Kann man einer Regierungsstatistik über COVID-19-Todesfälle vertrauen?

Es ist jetzt eine offene Frage, da wir erfahren, dass uns die hoch angesehenen, erstklassigen Zentren für die Kontrolle und Prävention von Krankheiten (CDC) angelogen haben.

Diese Offenbarung kommt ein paar Tage, nachdem ich hier bei geschrieben habe Amerikanischer Denker dass New York City über COVID-19-Todesfälle gelogen hat. Die normalen Regeln für die Meldung von Todesfällen wurden von dieser Stadt in der Eile verletzt, die Anzahl der Leichen zu erhöhen, vermutlich um mehr Steuergelder an den Big Apple zu lenken.

Dass die CDC den Amerikanern nicht die Wahrheit sagt, ist keine Verschwörungstheorie: Sie ist für alle sichtbar. Die CDC gibt offen zu, dass sie die COVID-19-Todeszahlen verfälscht.

Wir wissen das, weil unter anderen Wahrsagern ein klarer Kleinstadtarzt aus Kalispell, Montana, den Vorhang zurückgezogen hat.
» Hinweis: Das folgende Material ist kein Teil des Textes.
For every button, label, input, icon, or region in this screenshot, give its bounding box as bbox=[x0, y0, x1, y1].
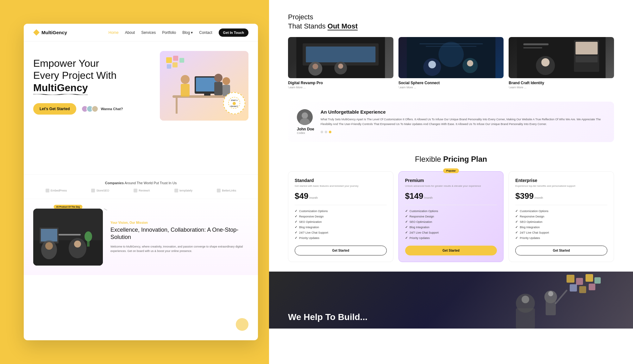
about-title: Excellence, Innovation, Collaboration: A… bbox=[110, 226, 248, 241]
feature-pre-3: SEO Optimization bbox=[405, 219, 497, 224]
feature-std-2: Responsive Design bbox=[295, 214, 387, 219]
nav-blog[interactable]: Blog ▾ bbox=[182, 30, 193, 35]
svg-rect-17 bbox=[172, 62, 178, 67]
testimonial-text: What Truly Sets MultiGency Apart Is The … bbox=[321, 117, 605, 127]
logo-templately: templately bbox=[174, 189, 192, 192]
feature-std-5: 24/7 Live Chat Support bbox=[295, 230, 387, 235]
feature-pre-1: Customization Options bbox=[405, 208, 497, 214]
svg-rect-14 bbox=[173, 56, 178, 61]
testimonial-avatar-wrap: John Doe Codex bbox=[297, 109, 314, 135]
nav-services[interactable]: Services bbox=[141, 30, 156, 35]
dot-2[interactable] bbox=[325, 131, 327, 133]
svg-rect-69 bbox=[579, 286, 586, 293]
logo-storeseo: StoreSEO bbox=[91, 189, 109, 192]
svg-rect-10 bbox=[214, 82, 222, 95]
svg-point-28 bbox=[45, 242, 53, 250]
plan-standard-cta[interactable]: Get Started bbox=[295, 246, 387, 255]
svg-point-72 bbox=[548, 291, 553, 296]
svg-rect-63 bbox=[516, 308, 535, 329]
project-name-2: Social Sphere Connect bbox=[398, 81, 504, 85]
trust-title: Companies Around The World Put Trust In … bbox=[33, 181, 248, 185]
logo-reviewx: ReviewX bbox=[134, 189, 150, 192]
plan-standard-price: $49 /month bbox=[295, 191, 387, 201]
pricing-section: Flexible Pricing Plan Standard Get start… bbox=[269, 148, 633, 272]
projects-section: Projects That Stands Out Most Digital bbox=[269, 0, 633, 98]
feature-pre-2: Responsive Design bbox=[405, 214, 497, 219]
price-divider-2 bbox=[405, 205, 497, 205]
hero-cta-button[interactable]: Let's Get Started bbox=[33, 103, 76, 115]
feature-ent-2: Responsive Design bbox=[515, 214, 607, 219]
feature-pre-4: Blog Integration bbox=[405, 224, 497, 230]
svg-rect-55 bbox=[523, 43, 549, 45]
svg-text:START A: START A bbox=[231, 99, 237, 101]
dot-1[interactable] bbox=[321, 131, 323, 133]
project-3-svg bbox=[509, 37, 614, 78]
logo-icon bbox=[33, 29, 40, 36]
avatar-3 bbox=[91, 105, 98, 112]
bottom-overlay-text: We Help To Build... bbox=[288, 312, 367, 322]
pricing-grid: Standard Get started with basic features… bbox=[288, 171, 614, 262]
feature-std-4: Blog Integration bbox=[295, 224, 387, 230]
about-content: Your Vision, Our Mission Excellence, Inn… bbox=[110, 221, 248, 254]
popular-badge: Popular bbox=[443, 168, 459, 173]
logos-row: EmbedPress StoreSEO ReviewX templately B… bbox=[33, 189, 248, 192]
svg-rect-36 bbox=[306, 47, 375, 62]
project-name-1: Digital Revamp Pro bbox=[288, 81, 393, 85]
avatar-svg bbox=[297, 109, 313, 125]
plan-premium-cta[interactable]: Get Started bbox=[405, 246, 497, 255]
project-link-3[interactable]: Learn More ... bbox=[509, 86, 614, 89]
wanna-chat[interactable]: Wanna Chat? bbox=[81, 105, 123, 112]
project-link-2[interactable]: Learn More ... bbox=[398, 86, 504, 89]
plan-enterprise-features: Customization Options Responsive Design … bbox=[515, 208, 607, 241]
dot-3-active[interactable] bbox=[329, 131, 331, 133]
project-link-1[interactable]: Learn More ... bbox=[288, 86, 393, 89]
svg-point-38 bbox=[312, 64, 318, 69]
about-description: Welcome to MultiGency, where creativity,… bbox=[110, 244, 248, 254]
nav-contact[interactable]: Contact bbox=[199, 30, 212, 35]
logo-betterlinks: BetterLinks bbox=[217, 189, 236, 192]
svg-rect-73 bbox=[546, 299, 556, 315]
svg-rect-15 bbox=[179, 58, 184, 63]
reviewx-icon bbox=[134, 189, 137, 192]
trust-section: Companies Around The World Put Trust In … bbox=[24, 174, 258, 199]
testimonial-section: John Doe Codex An Unforgettable Experien… bbox=[288, 102, 614, 142]
feature-ent-6: Priority Updates bbox=[515, 235, 607, 241]
svg-rect-6 bbox=[204, 94, 210, 96]
svg-text:PROJECT: PROJECT bbox=[230, 105, 238, 107]
testimonial-content: An Unforgettable Experience What Truly S… bbox=[321, 109, 605, 133]
svg-point-20 bbox=[233, 102, 236, 105]
svg-rect-67 bbox=[594, 277, 601, 284]
svg-point-33 bbox=[85, 231, 92, 242]
svg-rect-8 bbox=[181, 84, 190, 97]
project-name-3: Brand Craft Identity bbox=[509, 81, 614, 85]
logo[interactable]: MultiGency bbox=[33, 29, 67, 36]
plan-enterprise-name: Enterprise bbox=[515, 178, 607, 183]
svg-rect-56 bbox=[523, 47, 542, 48]
feature-std-3: SEO Optimization bbox=[295, 219, 387, 224]
svg-rect-48 bbox=[426, 46, 476, 47]
svg-point-42 bbox=[438, 42, 464, 67]
plan-premium-name: Premium bbox=[405, 178, 497, 183]
project-card-1: Digital Revamp Pro Learn More ... bbox=[288, 37, 393, 89]
project-image-2 bbox=[398, 37, 504, 78]
hero-section: START A PROJECT Empower Your Every Proje… bbox=[24, 41, 258, 174]
storeseo-icon bbox=[91, 189, 95, 192]
right-panel: Projects That Stands Out Most Digital bbox=[269, 0, 633, 364]
plan-enterprise-cta[interactable]: Get Started bbox=[515, 246, 607, 255]
about-image bbox=[33, 209, 103, 266]
svg-rect-68 bbox=[570, 284, 577, 292]
nav-about[interactable]: About bbox=[125, 30, 135, 35]
squiggle-decoration: ~ bbox=[102, 205, 109, 214]
project-image-3 bbox=[509, 37, 614, 78]
nav-cta-button[interactable]: Get In Touch bbox=[219, 28, 248, 37]
testimonial-avatar bbox=[297, 109, 313, 125]
testimonial-role: Codex bbox=[297, 131, 314, 135]
plan-standard-features: Customization Options Responsive Design … bbox=[295, 208, 387, 241]
svg-point-54 bbox=[542, 58, 550, 66]
svg-point-62 bbox=[522, 296, 529, 303]
feature-ent-5: 24/7 Live Chat Support bbox=[515, 230, 607, 235]
badge-svg: START A PROJECT bbox=[228, 97, 241, 109]
nav-portfolio[interactable]: Portfolio bbox=[162, 30, 176, 35]
nav-home[interactable]: Home bbox=[109, 30, 119, 35]
svg-rect-66 bbox=[586, 274, 593, 282]
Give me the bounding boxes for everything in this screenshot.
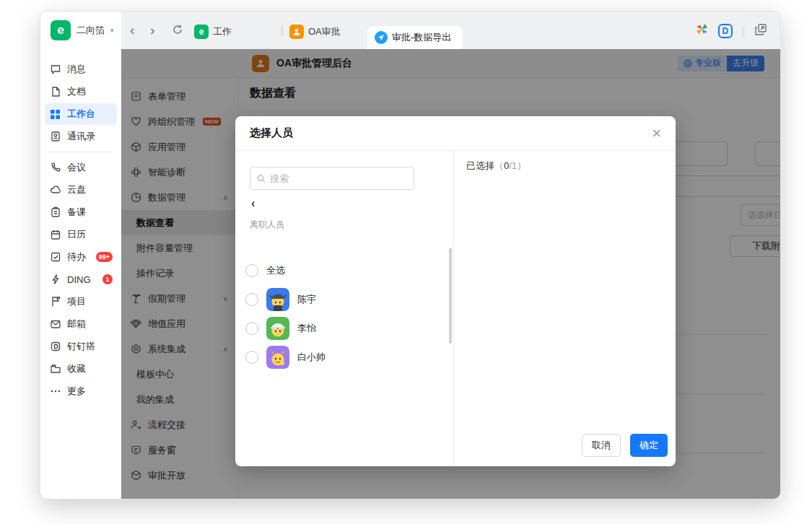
rail-item-messages[interactable]: 消息 (45, 58, 117, 80)
approval-export-tab-icon (375, 31, 388, 44)
calendar-icon (49, 229, 61, 241)
title-bar: e 二向箔 ▾ ‹ › e 工作 | OA审批 审批-数据导出 (40, 12, 780, 49)
list-scrollbar[interactable] (449, 248, 452, 344)
rail-item-todo[interactable]: 待办 99+ (45, 246, 117, 268)
avatar (266, 346, 289, 369)
confirm-button[interactable]: 确定 (630, 434, 668, 457)
open-external-icon[interactable] (754, 23, 767, 39)
person-name: 李怡 (297, 322, 316, 335)
select-all-row[interactable]: 全选 (245, 258, 285, 284)
ellipsis-icon (49, 385, 61, 398)
clipboard-icon (49, 206, 61, 219)
rail-item-lesson-prep[interactable]: 备课 (45, 201, 117, 223)
rail-divider (49, 152, 113, 152)
person-list-panel: ‹ 离职人员 全选 陈宇 李怡 (235, 151, 454, 466)
tab-work-label: 工作 (213, 25, 232, 38)
contacts-icon (49, 131, 61, 143)
rail-item-mail[interactable]: 邮箱 (45, 313, 117, 335)
ding-badge: 1 (102, 274, 113, 284)
tab-work[interactable]: e 工作 (194, 21, 232, 43)
rail-item-ding[interactable]: DING 1 (45, 268, 117, 290)
folder-icon (49, 363, 61, 375)
rail-item-meetings[interactable]: 会议 (45, 157, 117, 178)
tab-approval-data-export[interactable]: 审批-数据导出 (367, 26, 463, 49)
search-box[interactable] (250, 167, 414, 190)
icon-separator: | (742, 25, 745, 38)
rail-item-workbench[interactable]: 工作台 (45, 103, 117, 125)
work-tab-icon: e (194, 25, 209, 39)
person-row[interactable]: 白小帅 (245, 344, 326, 370)
lightning-icon (49, 274, 61, 286)
avatar (266, 288, 289, 311)
chat-icon (49, 64, 61, 76)
rail-item-docs[interactable]: 文档 (45, 81, 117, 102)
tab-approval-data-export-label: 审批-数据导出 (392, 31, 451, 44)
person-name: 白小帅 (297, 351, 326, 364)
envelope-icon (49, 318, 61, 331)
app-logo-icon: e (51, 20, 71, 40)
dialog-title: 选择人员 (250, 126, 293, 140)
left-nav-rail: 消息 文档 工作台 通讯录 会议 云盘 备课 日历 (40, 49, 121, 499)
search-input[interactable] (270, 173, 407, 184)
rail-item-drive[interactable]: 云盘 (45, 179, 117, 201)
workspace-switcher[interactable]: e 二向箔 ▾ (51, 20, 114, 40)
d-square-icon (49, 341, 61, 353)
select-person-dialog: 选择人员 × ‹ 离职人员 全选 陈宇 (235, 116, 676, 466)
pinwheel-icon[interactable] (695, 22, 709, 39)
check-square-icon (49, 251, 61, 263)
cancel-button[interactable]: 取消 (582, 434, 621, 457)
select-all-checkbox[interactable] (245, 264, 258, 277)
tab-separator: | (281, 25, 284, 36)
refresh-button[interactable] (172, 23, 183, 39)
rail-item-contacts[interactable]: 通讯录 (45, 126, 117, 147)
avatar (266, 317, 289, 340)
tab-oa-approval[interactable]: OA审批 (289, 21, 341, 43)
desktop: e 二向箔 ▾ ‹ › e 工作 | OA审批 审批-数据导出 (0, 0, 812, 524)
nav-forward-button[interactable]: › (150, 22, 154, 38)
todo-badge: 99+ (96, 252, 113, 262)
tab-oa-approval-label: OA审批 (308, 25, 341, 38)
close-icon[interactable]: × (652, 126, 661, 141)
cloud-icon (49, 184, 61, 196)
dialog-header: 选择人员 × (235, 116, 676, 151)
rail-item-favorites[interactable]: 收藏 (45, 358, 117, 380)
search-icon (257, 174, 266, 183)
document-icon (49, 86, 61, 98)
app-window: e 二向箔 ▾ ‹ › e 工作 | OA审批 审批-数据导出 (40, 11, 781, 499)
selected-counter: 已选择（0/1） (466, 160, 526, 173)
person-row[interactable]: 陈宇 (245, 287, 316, 313)
chevron-down-icon: ▾ (110, 27, 114, 34)
workspace-name: 二向箔 (77, 24, 105, 37)
person-checkbox[interactable] (245, 351, 258, 364)
rail-item-projects[interactable]: 项目 (45, 291, 117, 313)
rail-item-more[interactable]: 更多 (45, 380, 117, 402)
grid-icon (49, 108, 61, 121)
group-label: 离职人员 (250, 219, 284, 231)
person-checkbox[interactable] (245, 293, 258, 306)
selected-total: /1 (509, 160, 517, 171)
phone-icon (49, 162, 61, 174)
back-chevron-icon[interactable]: ‹ (251, 197, 255, 210)
person-checkbox[interactable] (245, 322, 258, 335)
person-row[interactable]: 李怡 (245, 315, 316, 341)
rail-item-calendar[interactable]: 日历 (45, 224, 117, 245)
flag-icon (49, 296, 61, 308)
nav-back-button[interactable]: ‹ (130, 22, 134, 38)
oa-approval-tab-icon (289, 25, 304, 39)
rail-item-dingtalk-build[interactable]: 钉钉搭 (45, 336, 117, 357)
person-name: 陈宇 (297, 293, 316, 306)
dingtalk-docs-icon[interactable]: D (718, 24, 733, 38)
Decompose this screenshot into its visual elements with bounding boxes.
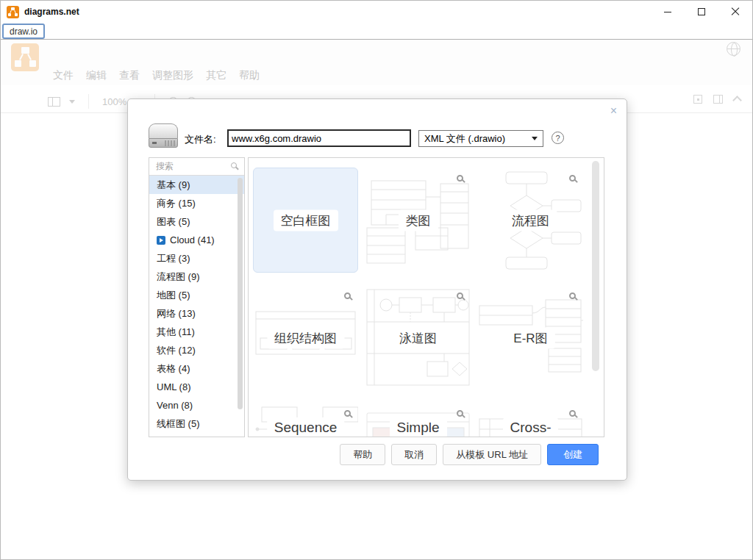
tab-strip: draw.io [1,23,752,40]
category-network[interactable]: 网络 (13) [149,304,244,323]
category-wireframes[interactable]: 线框图 (5) [149,414,244,433]
menu-extras[interactable]: 其它 [206,69,226,82]
maximize-icon [698,8,705,15]
help-icon[interactable]: ? [552,132,564,144]
cloud-play-icon [157,236,165,245]
zoom-preview-icon[interactable] [457,175,463,182]
template-swimlane[interactable]: 泳道图 [365,285,471,390]
dialog-footer: 帮助 取消 从模板 URL 地址 创建 [340,444,599,465]
toolbar-right-group [693,94,740,104]
zoom-preview-icon[interactable] [457,292,463,299]
new-file-dialog: × 文件名: XML 文件 (.drawio) ? 基本 (9) 商务 (15)… [127,98,627,481]
create-button[interactable]: 创建 [547,444,599,465]
zoom-preview-icon[interactable] [569,292,576,299]
zoom-preview-icon[interactable] [344,410,351,417]
category-basic[interactable]: 基本 (9) [149,176,244,194]
search-row [149,158,244,176]
template-grid: 空白框图 [253,168,583,437]
app-header: 文件 编辑 查看 调整图形 其它 帮助 [1,40,752,85]
zoom-preview-icon[interactable] [344,292,351,299]
category-venn[interactable]: Venn (8) [149,396,244,414]
filetype-value: XML 文件 (.drawio) [424,132,505,146]
template-blank[interactable]: 空白框图 [253,168,358,273]
menu-view[interactable]: 查看 [119,69,140,82]
view-format-icon[interactable] [48,97,60,107]
menu-bar: 文件 编辑 查看 调整图形 其它 帮助 [53,69,260,82]
window-title: diagrams.net [24,7,79,17]
title-bar: diagrams.net [1,1,752,23]
category-other[interactable]: 其他 (11) [149,323,244,341]
fullscreen-icon[interactable] [693,95,702,104]
category-business[interactable]: 商务 (15) [149,194,244,212]
language-globe-icon[interactable] [727,42,740,56]
window-controls [651,1,752,23]
filetype-select[interactable]: XML 文件 (.drawio) [418,130,543,147]
category-tables[interactable]: 表格 (4) [149,359,244,378]
category-cloud[interactable]: Cloud (41) [149,231,244,249]
sidebar-scrollbar[interactable] [238,178,243,409]
template-simple[interactable]: Simple [365,403,471,437]
template-org-chart[interactable]: 组织结构图 [253,285,358,390]
menu-help[interactable]: 帮助 [239,69,260,82]
category-sidebar: 基本 (9) 商务 (15) 图表 (5) Cloud (41) 工程 (3) … [149,157,245,437]
close-button[interactable] [718,1,752,23]
category-flowcharts[interactable]: 流程图 (9) [149,268,244,286]
toolbar-divider [88,94,89,109]
menu-edit[interactable]: 编辑 [86,69,107,82]
hard-disk-icon [149,123,178,148]
template-scrollbar[interactable] [592,161,599,371]
maximize-button[interactable] [685,1,718,23]
template-er-diagram[interactable]: E-R图 [478,285,583,390]
template-class-diagram[interactable]: 类图 [365,168,471,273]
zoom-preview-icon[interactable] [569,175,576,182]
template-panel: 空白框图 [248,157,604,437]
chevron-down-icon [532,137,538,140]
drawio-logo-icon-large [11,43,39,71]
zoom-preview-icon[interactable] [569,410,576,417]
category-charts[interactable]: 图表 (5) [149,212,244,231]
dialog-close-icon[interactable]: × [610,105,617,117]
template-sequence[interactable]: Sequence [253,403,358,437]
format-panel-icon[interactable] [713,95,723,104]
collapse-icon[interactable] [732,96,742,105]
category-list: 基本 (9) 商务 (15) 图表 (5) Cloud (41) 工程 (3) … [149,176,244,437]
search-input[interactable] [149,158,220,174]
filename-label: 文件名: [185,133,216,146]
app-window: diagrams.net draw.io 文件 编辑 查看 调整图形 其它 帮助 [0,0,753,560]
category-maps[interactable]: 地图 (5) [149,286,244,304]
zoom-preview-icon[interactable] [457,410,463,417]
category-software[interactable]: 软件 (12) [149,341,244,359]
category-engineering[interactable]: 工程 (3) [149,249,244,268]
minimize-icon [664,12,671,12]
category-uml[interactable]: UML (8) [149,378,244,396]
zoom-level[interactable]: 100% [102,96,126,107]
template-flowchart[interactable]: 流程图 [478,168,583,273]
search-icon [231,162,237,168]
tab-drawio[interactable]: draw.io [2,24,45,39]
menu-arrange[interactable]: 调整图形 [152,69,193,82]
filename-input[interactable] [227,129,411,147]
close-icon [731,7,740,16]
cancel-button[interactable]: 取消 [391,444,437,465]
minimize-button[interactable] [651,1,685,23]
menu-file[interactable]: 文件 [53,69,74,82]
help-button[interactable]: 帮助 [340,444,385,465]
chevron-down-icon[interactable] [69,100,75,104]
template-cross[interactable]: Cross- [478,403,583,437]
from-template-url-button[interactable]: 从模板 URL 地址 [443,444,541,465]
drawio-logo-icon [7,6,19,18]
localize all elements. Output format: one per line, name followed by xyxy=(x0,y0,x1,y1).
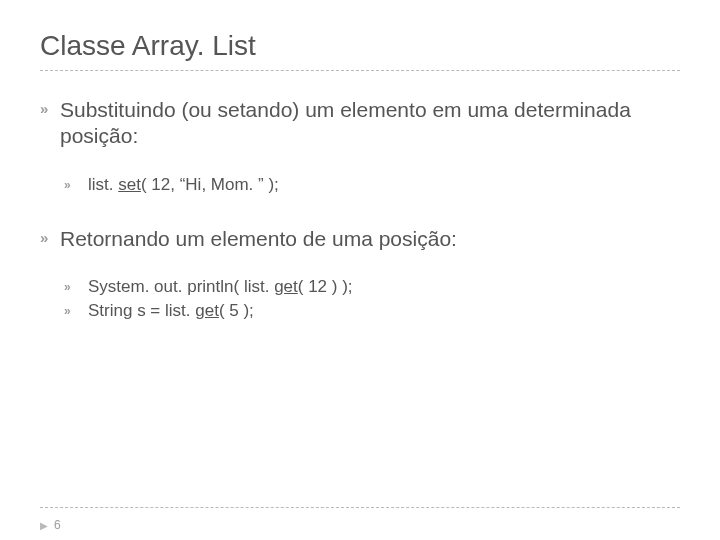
list-item: » Retornando um elemento de uma posição:… xyxy=(40,226,680,324)
slide-title: Classe Array. List xyxy=(40,30,680,70)
code-post: ( 12 ) ); xyxy=(298,277,353,296)
sub-bullet-list: » System. out. println( list. get( 12 ) … xyxy=(60,276,680,322)
title-underline xyxy=(40,70,680,71)
code-post: ( 5 ); xyxy=(219,301,254,320)
sub-bullet-text: list. set( 12, “Hi, Mom. ” ); xyxy=(88,174,680,195)
code-underline: get xyxy=(274,277,298,296)
slide: Classe Array. List » Substituindo (ou se… xyxy=(0,0,720,540)
bullet-glyph-icon: » xyxy=(40,226,60,250)
code-pre: list. xyxy=(88,175,118,194)
page-number: ▶ 6 xyxy=(40,518,61,532)
bullet-content: Retornando um elemento de uma posição: »… xyxy=(60,226,680,324)
code-pre: String s = list. xyxy=(88,301,195,320)
page-number-value: 6 xyxy=(54,518,61,532)
list-item: » list. set( 12, “Hi, Mom. ” ); xyxy=(60,174,680,196)
sub-bullet-text: String s = list. get( 5 ); xyxy=(88,300,680,321)
footer-divider xyxy=(40,507,680,508)
code-pre: System. out. println( list. xyxy=(88,277,274,296)
bullet-text: Substituindo (ou setando) um elemento em… xyxy=(60,98,631,147)
bullet-glyph-icon: » xyxy=(60,174,88,196)
bullet-list: » Substituindo (ou setando) um elemento … xyxy=(40,97,680,324)
code-underline: get xyxy=(195,301,219,320)
code-post: ( 12, “Hi, Mom. ” ); xyxy=(141,175,279,194)
bullet-content: Substituindo (ou setando) um elemento em… xyxy=(60,97,680,198)
list-item: » String s = list. get( 5 ); xyxy=(60,300,680,322)
bullet-glyph-icon: » xyxy=(60,276,88,298)
bullet-text: Retornando um elemento de uma posição: xyxy=(60,227,457,250)
list-item: » System. out. println( list. get( 12 ) … xyxy=(60,276,680,298)
bullet-glyph-icon: » xyxy=(40,97,60,121)
code-underline: set xyxy=(118,175,141,194)
page-arrow-icon: ▶ xyxy=(40,520,48,531)
slide-body: » Substituindo (ou setando) um elemento … xyxy=(40,97,680,324)
sub-bullet-list: » list. set( 12, “Hi, Mom. ” ); xyxy=(60,174,680,196)
bullet-glyph-icon: » xyxy=(60,300,88,322)
sub-bullet-text: System. out. println( list. get( 12 ) ); xyxy=(88,276,680,297)
list-item: » Substituindo (ou setando) um elemento … xyxy=(40,97,680,198)
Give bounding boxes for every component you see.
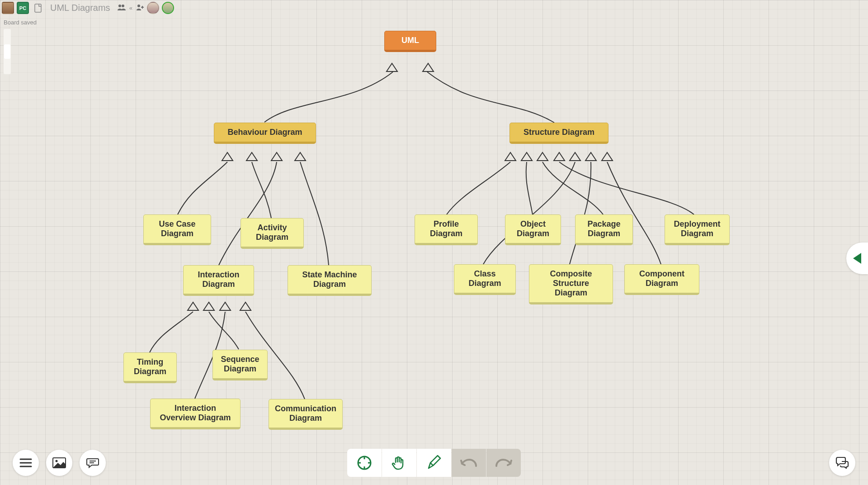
node-package[interactable]: Package Diagram [575,214,633,245]
node-timing[interactable]: Timing Diagram [123,352,177,383]
tool-navigate[interactable] [347,449,382,477]
add-user-icon[interactable] [136,4,144,12]
node-component[interactable]: Component Diagram [624,264,699,295]
tool-draw[interactable] [417,449,451,477]
node-deployment[interactable]: Deployment Diagram [665,214,730,245]
node-composite[interactable]: Composite Structure Diagram [529,264,613,304]
participants-icon[interactable] [118,4,126,12]
node-behaviour[interactable]: Behaviour Diagram [214,123,316,144]
node-usecase[interactable]: Use Case Diagram [143,214,211,245]
avatar-user-pc[interactable]: PC [17,2,29,14]
comments-button[interactable] [80,450,106,476]
menu-button[interactable] [13,450,39,476]
svg-point-1 [118,5,121,7]
avatar-user-1[interactable] [2,2,14,14]
node-statemachine[interactable]: State Machine Diagram [288,265,372,296]
node-class[interactable]: Class Diagram [454,264,516,295]
node-interaction[interactable]: Interaction Diagram [183,265,254,296]
tool-redo [486,449,521,477]
board-file-icon[interactable] [32,2,44,14]
node-activity[interactable]: Activity Diagram [241,218,304,249]
svg-rect-0 [35,4,41,12]
node-sequence[interactable]: Sequence Diagram [212,350,268,380]
svg-point-5 [56,460,58,462]
node-structure[interactable]: Structure Diagram [509,123,609,144]
node-interactionoverview[interactable]: Interaction Overview Diagram [150,399,241,429]
tool-pan[interactable] [382,449,416,477]
node-communication[interactable]: Communication Diagram [269,399,343,430]
collapse-icon[interactable]: « [129,5,132,11]
collaborator-avatar-2[interactable] [162,2,174,14]
svg-point-2 [122,5,124,7]
triangle-left-icon [853,253,861,264]
collaborator-avatar-1[interactable] [147,2,159,14]
export-image-button[interactable] [46,450,72,476]
node-object[interactable]: Object Diagram [505,214,561,245]
tool-undo [452,449,486,477]
zoom-slider[interactable] [4,29,11,74]
svg-point-3 [137,5,140,7]
chat-button[interactable] [829,450,855,476]
node-profile[interactable]: Profile Diagram [415,214,478,245]
main-toolbar [347,449,521,477]
save-status: Board saved [4,19,37,26]
bottom-left-tools [13,450,106,476]
topbar: PC UML Diagrams « [2,2,866,14]
board-title[interactable]: UML Diagrams [50,3,110,13]
node-uml[interactable]: UML [384,31,436,52]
Dr. Annie Bukacek erklärte in einer Präsentation, wie Sterbeurkunden erstellt werden. (Siehe "Montana-Ärztin Dr. Annie Bukacek diskutiert, wie COVID-19-Sterbeurkunden manipuliert werden". Youtube, 6. April)

Warum sollte es jemanden interessieren, wie eine Sterbeurkunde ausgestellt wird?

Jeder sollte sich darum kümmern, "dass die Regierungen heute massive Änderungen vornehmen, die sich auf unsere verfassungsmäßigen Rechte auswirken, und diese Änderungen auf ungenauen Statistiken beruhen", sagt Bukacek.

Das System sei zutiefst fehlerhaft, argumentiert sie.

Nur wenige Menschen wissen, wie viel individuelle Macht und Spielraum dem Arzt, Gerichtsmediziner oder medizinischen Prüfer eingeräumt wird, der die Sterbeurkunde unterschreibt. Woher weiß ich das? Ich fülle seit über 30 Jahren Sterbeurkunden aus.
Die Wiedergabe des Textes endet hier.